### Your objective
Every line holding the string "Tecnologia" should be copied out of the listing.

### Source records

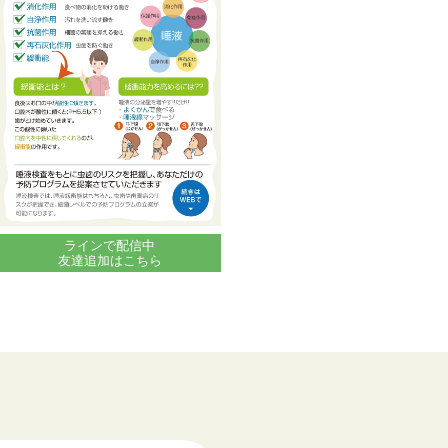
ラインで配信中
友達追加はこちら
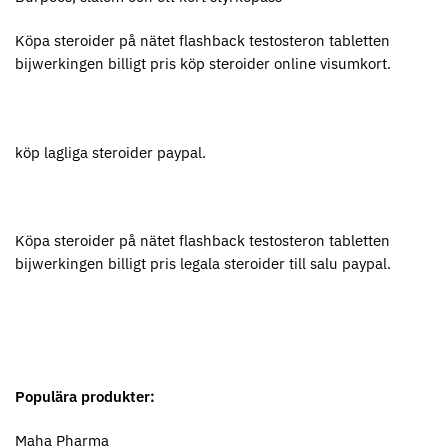
Köpa steroider på nätet flashback testosteron tabletten
bijwerkingen billigt pris köp steroider online visumkort.
köp lagliga steroider paypal.
Köpa steroider på nätet flashback testosteron tabletten
bijwerkingen billigt pris legala steroider till salu paypal.
Populära produkter:
Maha Pharma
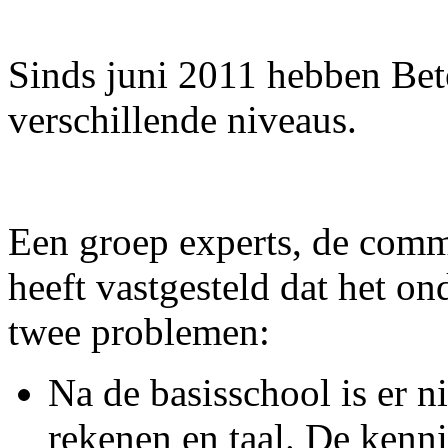
Sinds juni 2011 hebben Bet
verschillende niveaus.
Een groep experts, de comm
heeft vastgesteld dat het o
twee problemen:
Na de basisschool is er n
rekenen en taal. De kenn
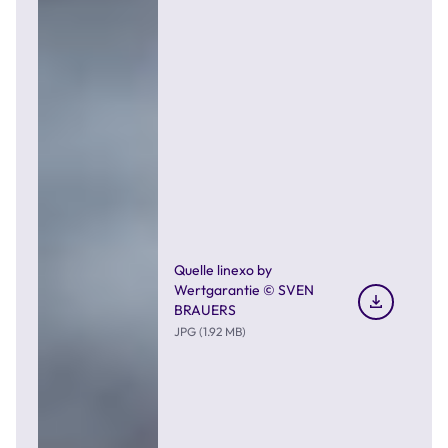
Quelle linexo by
Wertgarantie © SVEN
BRAUERS
JPG (1.92 MB)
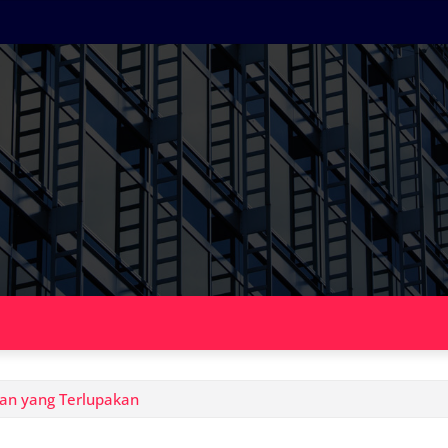
ran yang Terlupakan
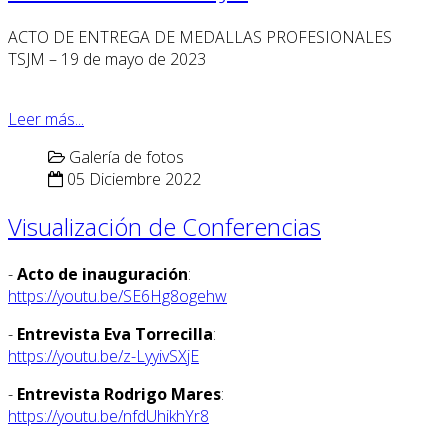
ACTO DE ENTREGA DE MEDALLAS PROFESIONALES
TSJM – 19 de mayo de 2023
Leer más...
Galería de fotos
05 Diciembre 2022
Visualización de Conferencias
-
Acto de inauguración
:
https://youtu.be/SE6Hg8ogehw
-
Entrevista Eva Torrecilla
:
https://youtu.be/z-LyyivSXjE
-
Entrevista Rodrigo Mares
:
https://youtu.be/nfdUhikhYr8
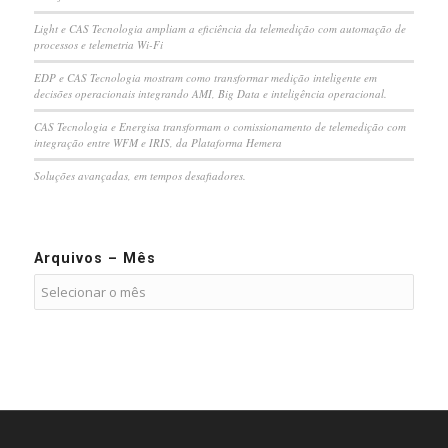
Light e CAS Tecnologia ampliam a eficiência da telemedição com automação de
processos e telemetria Wi-Fi
EDP e CAS Tecnologia mostram como transformar medição inteligente em
decisões operacionais integrando AMI, Big Data e inteligência operacional.
CAS Tecnologia e Energisa transformam o comissionamento de telemedição com
integração entre WFM e IRIS, da Plataforma Hemera
Soluções avançadas, em tempos desafiadores.
Arquivos – Mês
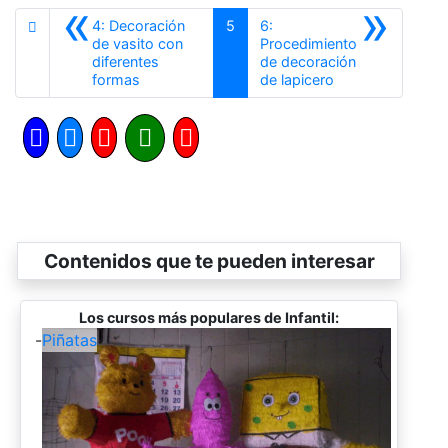
«
»
4: Decoración
5
6:
de vasito con
Procedimiento
diferentes
de decoración
Anterior
Siguiente
formas
de lapicero
Contenidos que te pueden interesar
Los cursos más populares de Infantil:
-
Piñatas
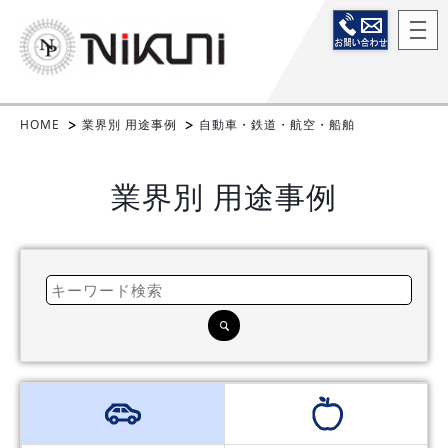
HOME
業界別 用途事例
自動車・鉄道・航空・船舶
業界別 用途事例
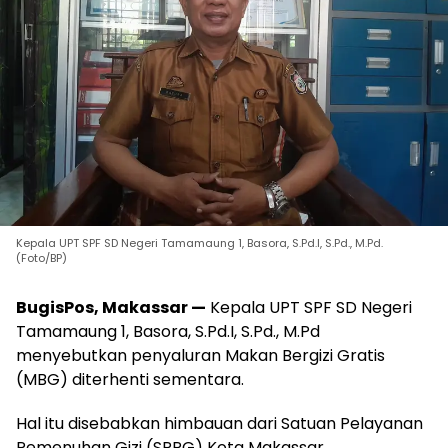
Kepala UPT SPF SD Negeri Tamamaung 1, Basora, S.Pd.I, S.Pd., M.Pd.
(Foto/BP)
BugisPos, Makassar —
Kepala UPT SPF SD Negeri
Tamamaung 1, Basora, S.Pd.I, S.Pd., M.Pd
menyebutkan penyaluran Makan Bergizi Gratis
(MBG) diterhenti sementara.
Hal itu disebabkan himbauan dari Satuan Pelayanan
Pemenuhan Gizi (SPPG) Kota Makassar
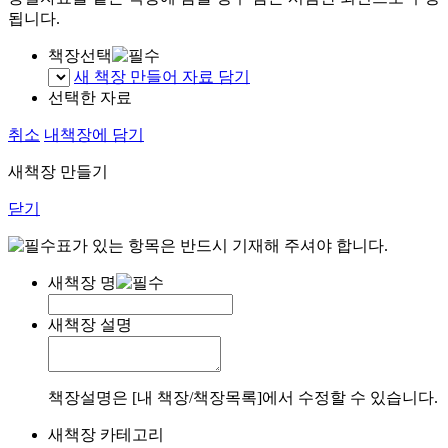
됩니다.
책장선택
새 책장 만들어 자료 담기
선택한 자료
취소
내책장에 담기
새책장 만들기
닫기
표가 있는 항목은 반드시 기재해 주셔야 합니다.
새책장 명
새책장 설명
책장설명은 [내 책장/책장목록]에서 수정할 수 있습니다.
새책장 카테고리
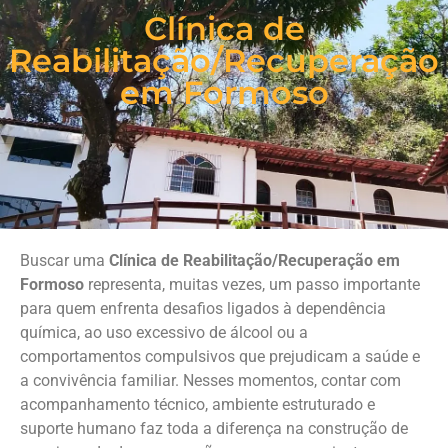
Clínica de
Reabilitação/Recuperação
em Formoso
Buscar uma
Clínica de Reabilitação/Recuperação em
Formoso
representa, muitas vezes, um passo importante
para quem enfrenta desafios ligados à dependência
química, ao uso excessivo de álcool ou a
comportamentos compulsivos que prejudicam a saúde e
a convivência familiar. Nesses momentos, contar com
acompanhamento técnico, ambiente estruturado e
suporte humano faz toda a diferença na construção de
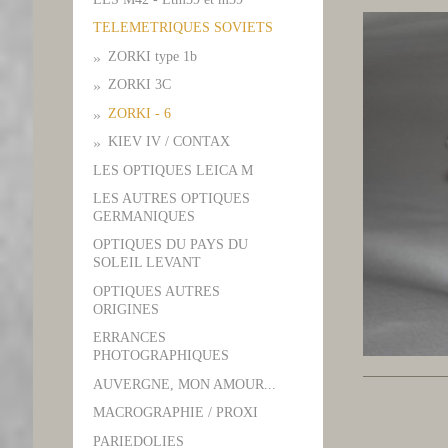
TELEMETRIQUES SOVIETS
ZORKI type 1b
ZORKI 3C
ZORKI - 6
KIEV IV / CONTAX
LES OPTIQUES LEICA M
LES AUTRES OPTIQUES
GERMANIQUES
OPTIQUES DU PAYS DU
SOLEIL LEVANT
OPTIQUES AUTRES
ORIGINES
ERRANCES
PHOTOGRAPHIQUES
AUVERGNE, MON AMOUR...
MACROGRAPHIE / PROXI
PARIEDOLIES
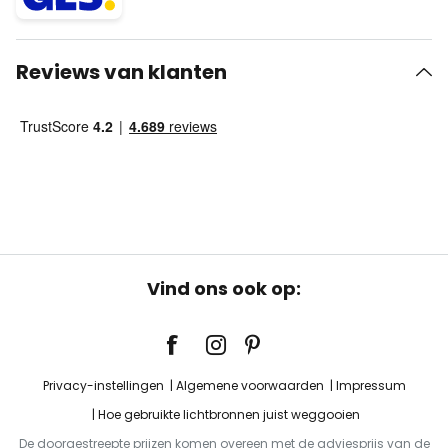
Reviews van klanten
Vind ons ook op:
Privacy-instellingen
Algemene voorwaarden
Impressum
Hoe gebruikte lichtbronnen juist weggooien
De doorgestreepte prijzen komen overeen met de adviesprijs van de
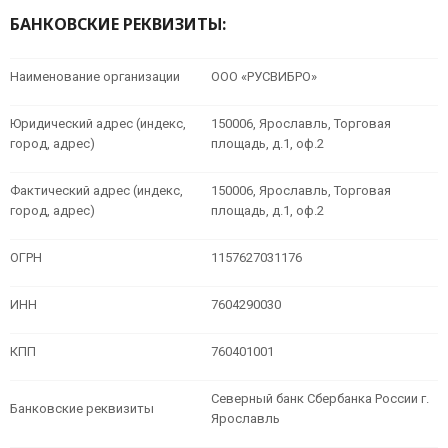
БАНКОВСКИЕ РЕКВИЗИТЫ:
Наименование организации
ООО «РУСВИБРО»
Юридический адрес (индекс,
150006, Ярославль, Торговая
город, адрес)
площадь, д.1, оф.2
Фактический адрес (индекс,
150006, Ярославль, Торговая
город, адрес)
площадь, д.1, оф.2
ОГРН
1157627031176
ИНН
7604290030
КПП
760401001
Северный банк Сбербанка России г.
Банковские реквизиты
Ярославль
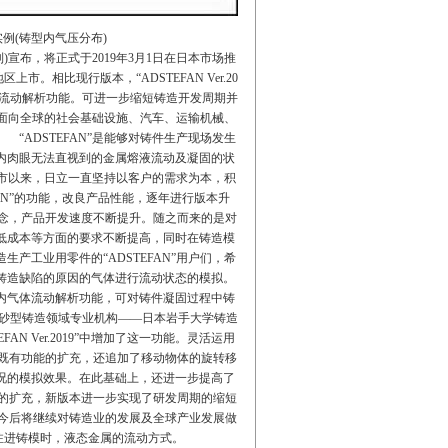
例(铸型内气压分布)
宣布，将正式于2019年3月1日在日本市场推
区上市。相比现行版本，“ADSTEFAN Ver.20
体流动解析功能。可进一步缩短铸造开发周期并
版本，面向全球的社会基础设施、汽车、运输机械、
“ADSTEFAN”是能够对铸件生产现场发生
内肉眼无法直视到的金属熔液流动及凝固的状
年面市以来，日立一直坚持以客户的需求为本，积
AN”的功能，改良产品性能，逐年进行版本升
念，产品开发速度不断提升。随之而来的是对
低成本等方面的要求不断提高，同时在铸造模
产工业用零件的“ADSTEFAN”用户们，希
铸造缺陷的原因的气体进行流动状态的模拟。
内气体流动解析功能，可对铸件凝固过程中铸
砂型铸造领域专业机构——日本岩手大学铸造
 Ver.2019”中增加了这一功能。灵活运用
有功能的扩充，还追加了移动物体的旋转移
况的模拟效果。在此基础上，还进一步提高了
扩充，新版本进一步实现了研发周期的缩短
制今后将继续对铸造业的发展及全球产业发展做
进铸模时，液态金属的流动方式。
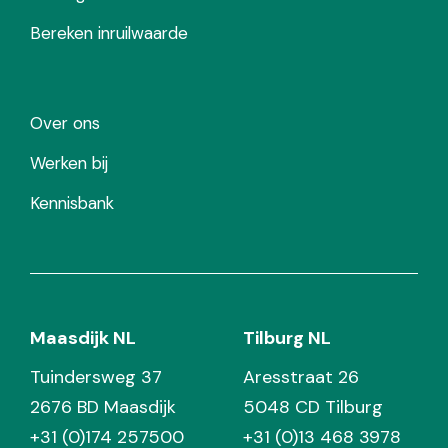
Bereken inruilwaarde
Over ons
Werken bij
Kennisbank
Maasdijk NL
Tilburg NL
Tuindersweg 37
Aresstraat 26
2676 BD Maasdijk
5048 CD Tilburg
+31 (0)174 257500
+31 (0)13 468 3978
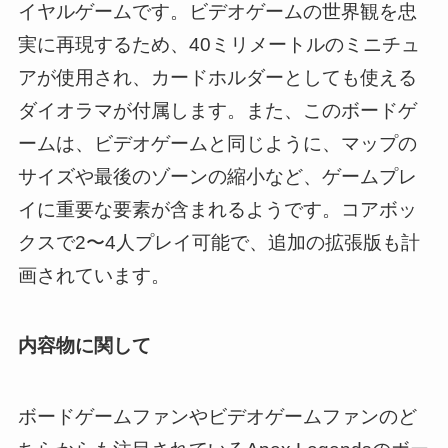
イヤルゲームです。ビデオゲームの世界観を忠
実に再現するため、40ミリメートルのミニチュ
アが使用され、カードホルダーとしても使える
ダイオラマが付属します。また、このボードゲ
ームは、ビデオゲームと同じように、マップの
サイズや最後のゾーンの縮小など、ゲームプレ
イに重要な要素が含まれるようです。コアボッ
クスで2〜4人プレイ可能で、追加の拡張版も計
画されています。
内容物に関して
ボードゲームファンやビデオゲームファンのど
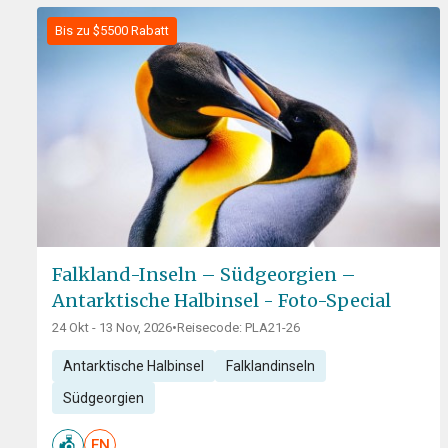
Bis zu $5500 Rabatt
Falkland-Inseln – Südgeorgien –
Antarktische Halbinsel - Foto-Special
24 Okt - 13 Nov, 2026
•
Reisecode: PLA21-26
Antarktische Halbinsel
Falklandinseln
Südgeorgien
EN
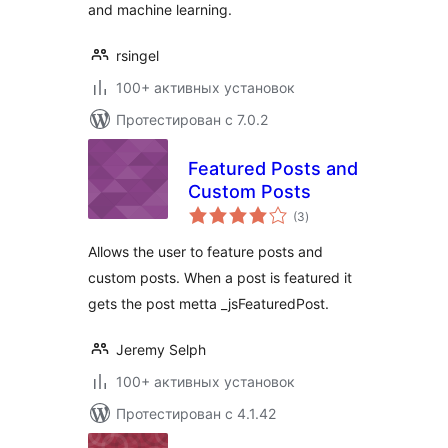
and machine learning.
rsingel
100+ активных установок
Протестирован с 7.0.2
Featured Posts and
Custom Posts
общий
(3
)
рейтинг
Allows the user to feature posts and
custom posts. When a post is featured it
gets the post metta _jsFeaturedPost.
Jeremy Selph
100+ активных установок
Протестирован с 4.1.42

### Written answer
Light e CAS Tecnologia ampliam a eficiência da telemedição com automação de
EDP e CAS Tecnologia mostram como transformar medição inteligente em
CAS Tecnologia e Energisa transformam o comissionamento de telemedição com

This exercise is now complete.